Effect of Spacing and NPK Fertilizer on the Yield and Yield Components of Okra (Abelmoschus esculentus L.) in Mubi, Adamawa State, Nigeria
Field experiments were conducted at the Teaching and Research Farm of the Department of Crop Science, Adamawa State University, Mubi in 2007 and 2008 cropping seasons with the aim of assessing the effect of spacing and NPK fertilizer on the yield and yield components of okra (Abelmoschus esculentus L.). Treatments consisted of four spacing (60x30 cm, 90x30 cm, 60x60 cm and 75x45 cm) and four NPK rates (0, 100, 150 and 200 kg ha-1) in a split plot design with plant spacing allocated to main plots and fertilizer in sub plots. The treatments were replicated three times to give a total of forty eight sub plots. Parameter such as number of fruits per plant, length of fruit, fresh weight of fruits per hectare and dry weight of fruits per hectare were measured. Data collected were subjected to Analysis of Variance (ANOVA) as described by Gomez and Gomez and treatment means were separated using Duncans Multiple Range Test (DMRT). Results showed that yield and yield components such as number of fruits per plant and length of fruit were not significantly affected by spacing in 2007. However, significant difference was obtained at 52 DAS in 2008. Number of fruits per plant and length of fruits were significantly affected by fertilizer levels. In 2008, there was significant interaction in respect to fresh weight of fruits per hectare. Also, there was significant interaction between spacing and fertilizer in respect to dry weight of fruits per hectare in 2007 and 2008. The results indicated that spacing of 90x30 cm and application of 150 kg ha-1 (22.5 kgN, 22.5 kg P2O5 and 22.5 kg K2O5) of NPK gave the highest yield of okra in Mubi.

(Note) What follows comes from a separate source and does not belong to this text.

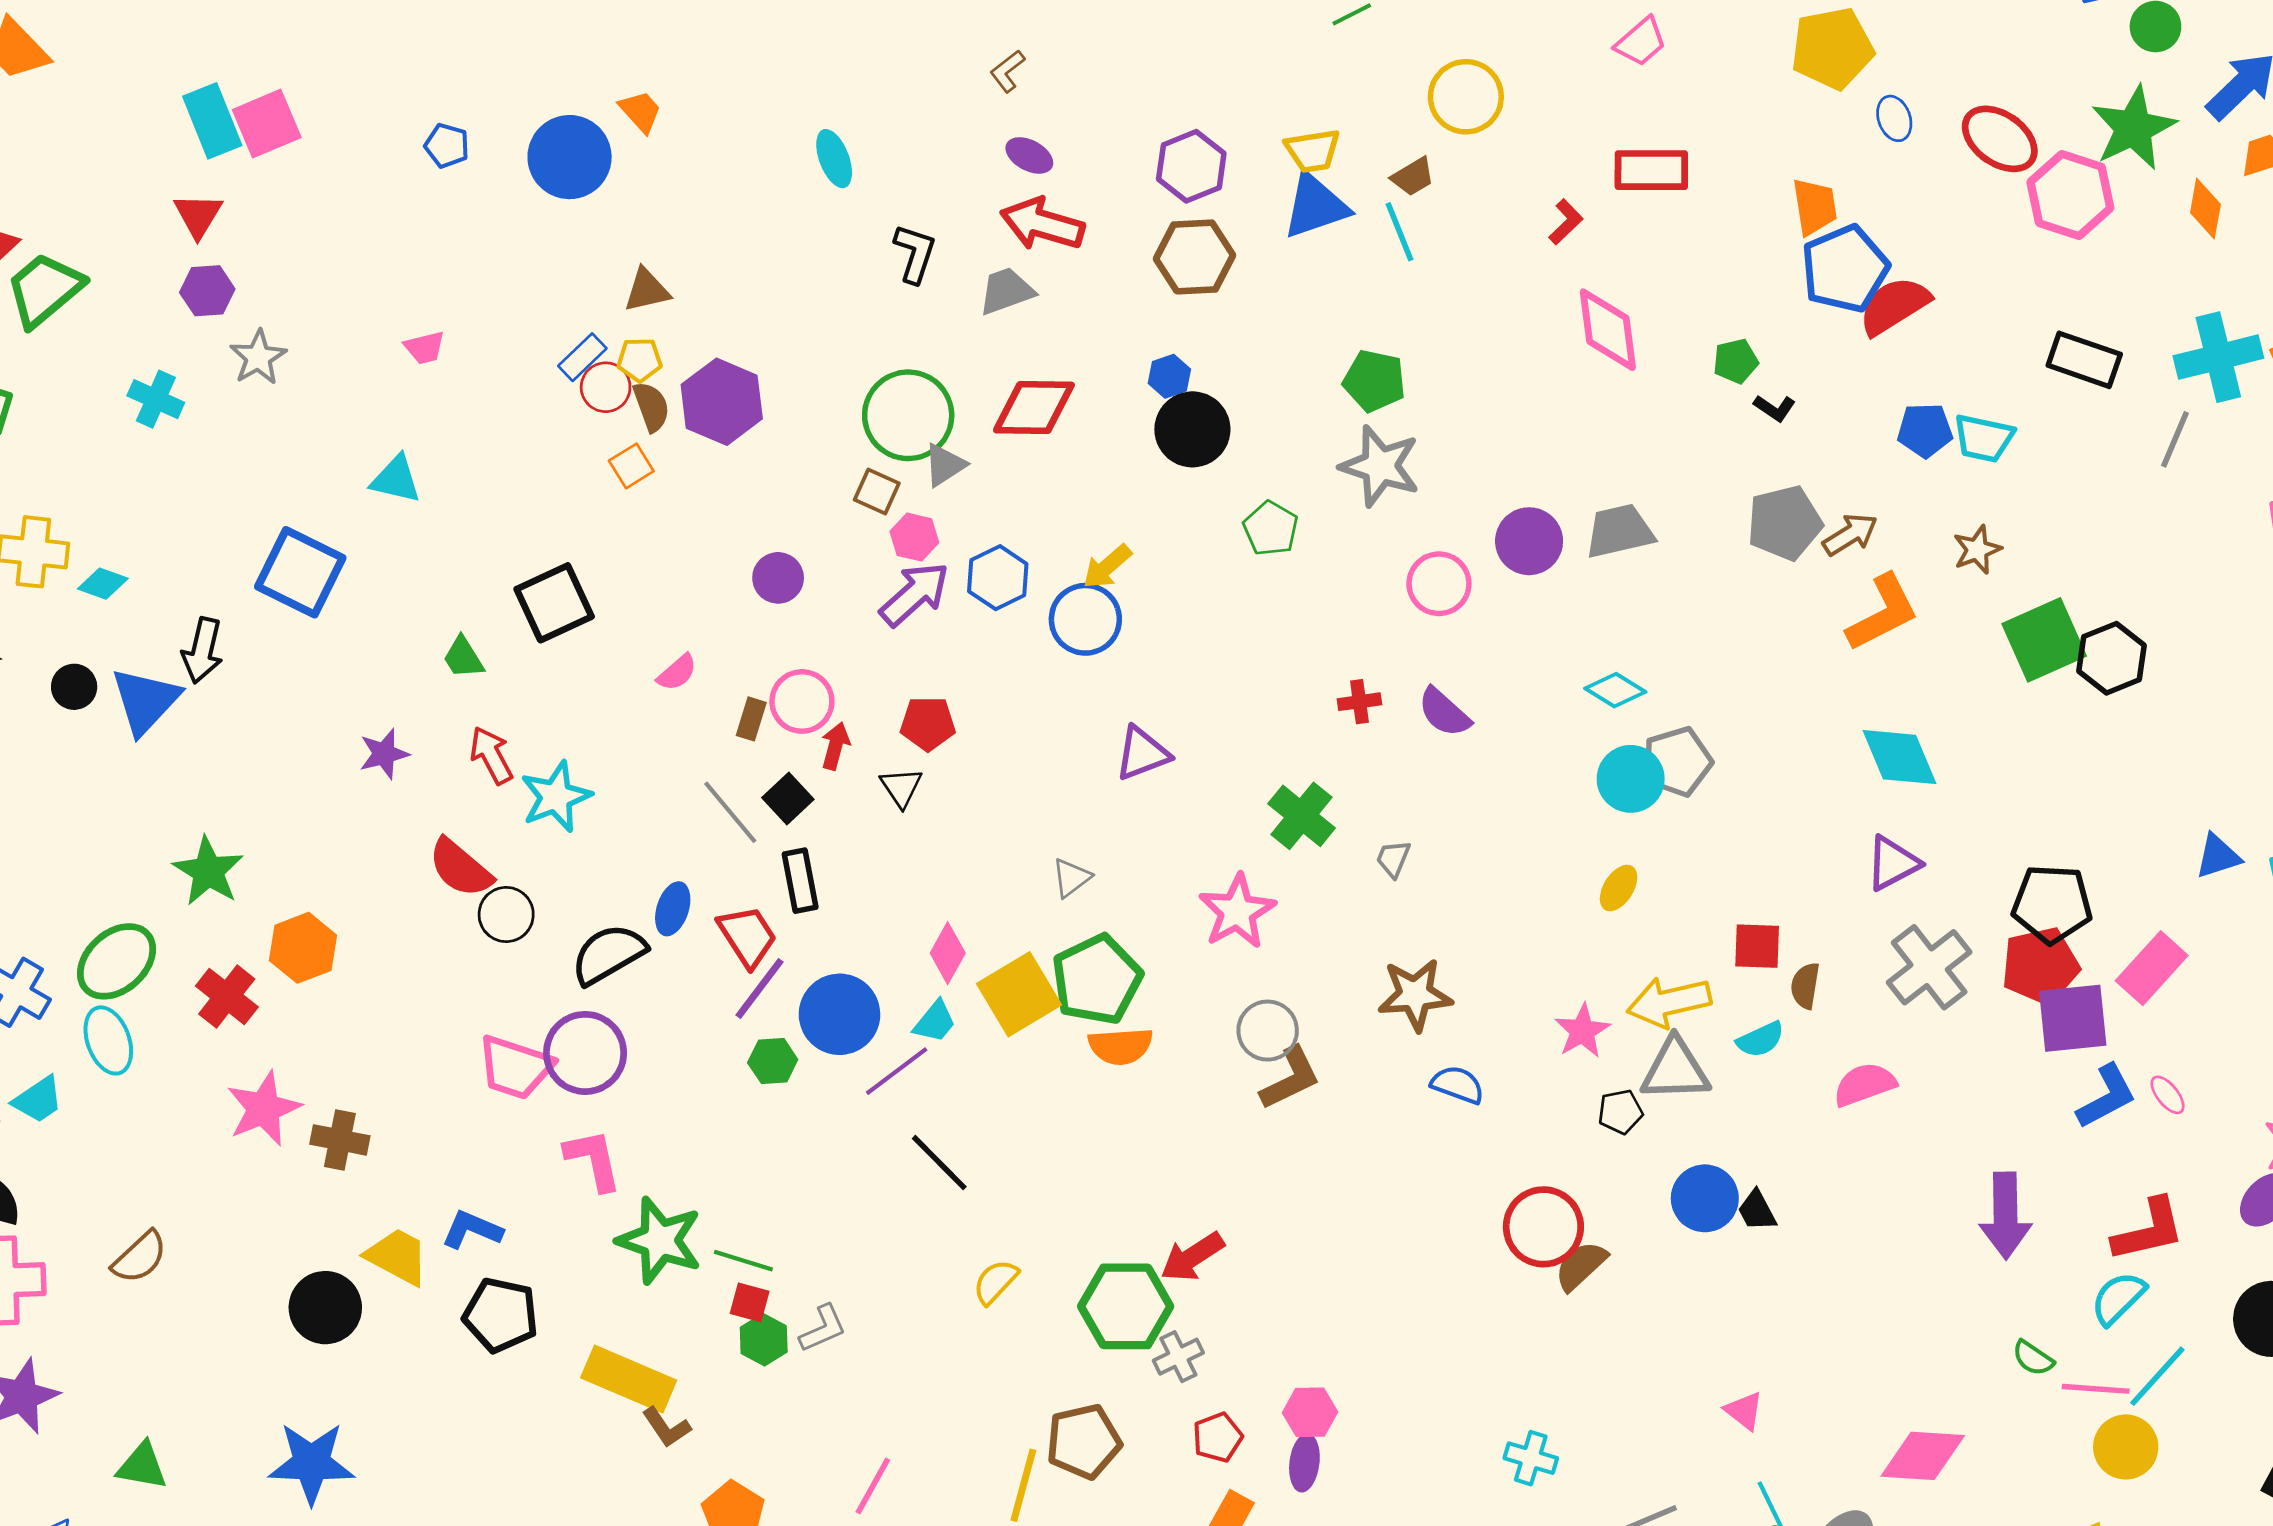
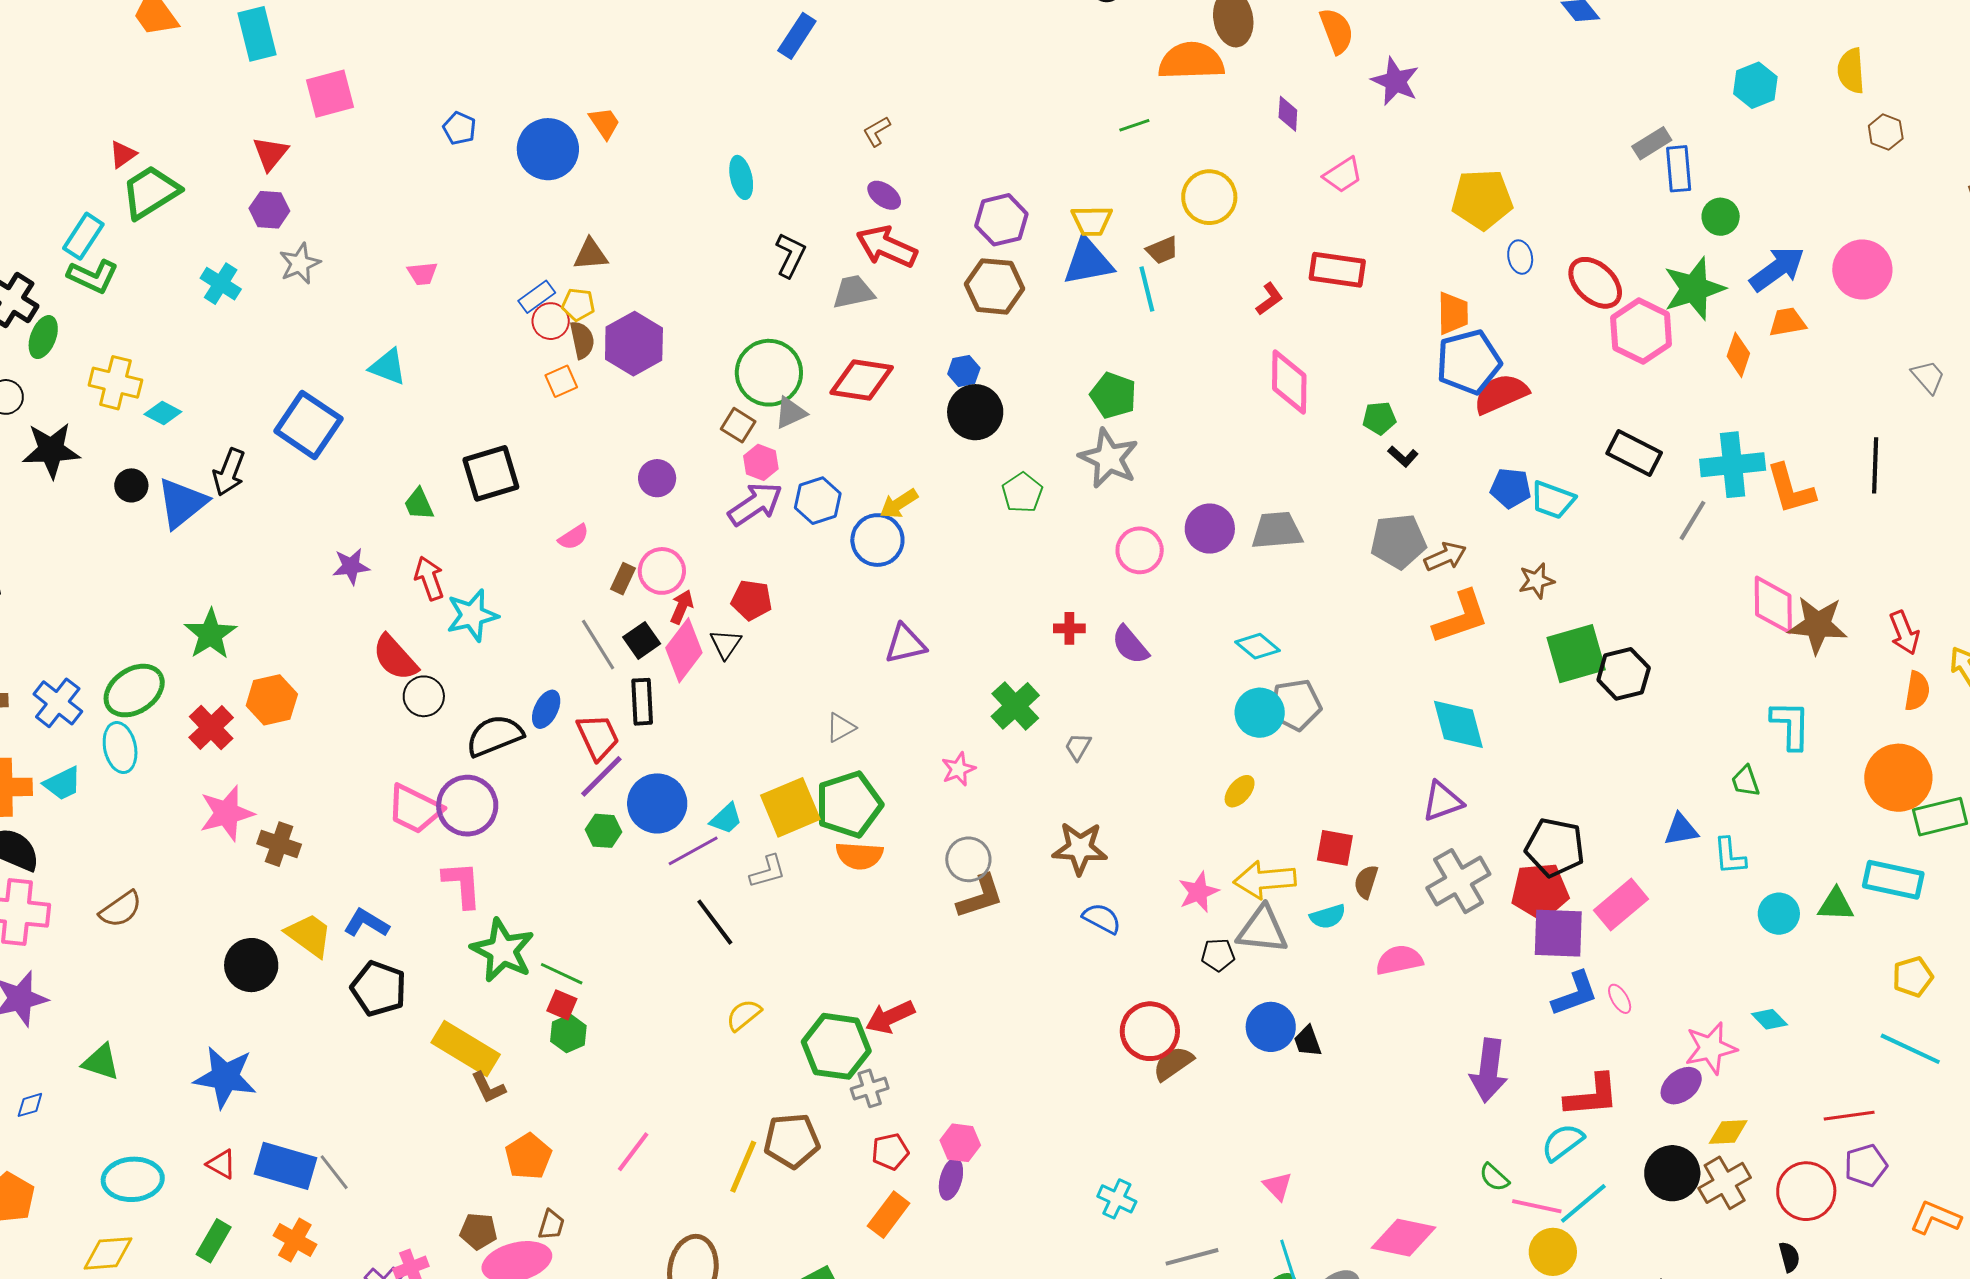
cyan rectangle: (212, 121) -> (257, 34), moved
pink star: (1237, 911) -> (958, 769), size x0.6
pink diamond: (948, 953) -> (684, 650), moved, size x1.4
gray L-shape: (823, 1328) -> (768, 872), moved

April 30, 2010; Accepted: August 20, 2010;
Published: September 28, 2010
Okra (Abelmoschus esculentus L.) is a widely cultivated vegetable crop
and can be found in almost every market all over Africa. Okra is an annual vegetable
crop, grown from seed and it is widely cultivated in the tropics for the fruits
which are used as vegetable both in the green and dried state (Kochhar,
1986). In Africa, there is great diversification of okra with the most important
production regions in Ghana, Burkina Faso and Nigeria (Raemaekers,
2001). Okra grows in all types of soils, thriving best in a moist friable
well manured soil (Kochhar, 1986). The production and economic
importance of okra as vegetable in Nigeria has rapidly increased in recent years.
The seasonal supply of this vegetable to a large extent determines how much
of it is being consumed by the majority of the people. The fresh and green tender
fruits of okra are used as vegetable; it is also sliced and dehydrated, to be
conserved for later use (Tindall, 1983). Okra is one of
the vegetable that is of great importance in improving the palatability of many
dishes in Nigeria. The young tender fruits are mucilaginous; therefore they
are often used in the tropics for soups, sauces and stews. According to Kochhar
(1986), okra is good source of vitamin A and B and also contain vitamin
C and minerals especially iodine. Overcrowding of seedlings or plants in a particular
area or spot may lead to competition among the plants for essential growth resources
like sunlight, space, water and nutrients; this may thus affect plant performance
and yield. Most soils in the tropics, especially in Mubi area are low in plant
nutrients which are necessary for plant growth and high yield. It is therefore,
necessary to supplement the amount of nutrients present in the soil to meet
crop requirement (NAERLS, 1993). If the yield of okra
is to be increased, the low fertility soils would require additional nutrients.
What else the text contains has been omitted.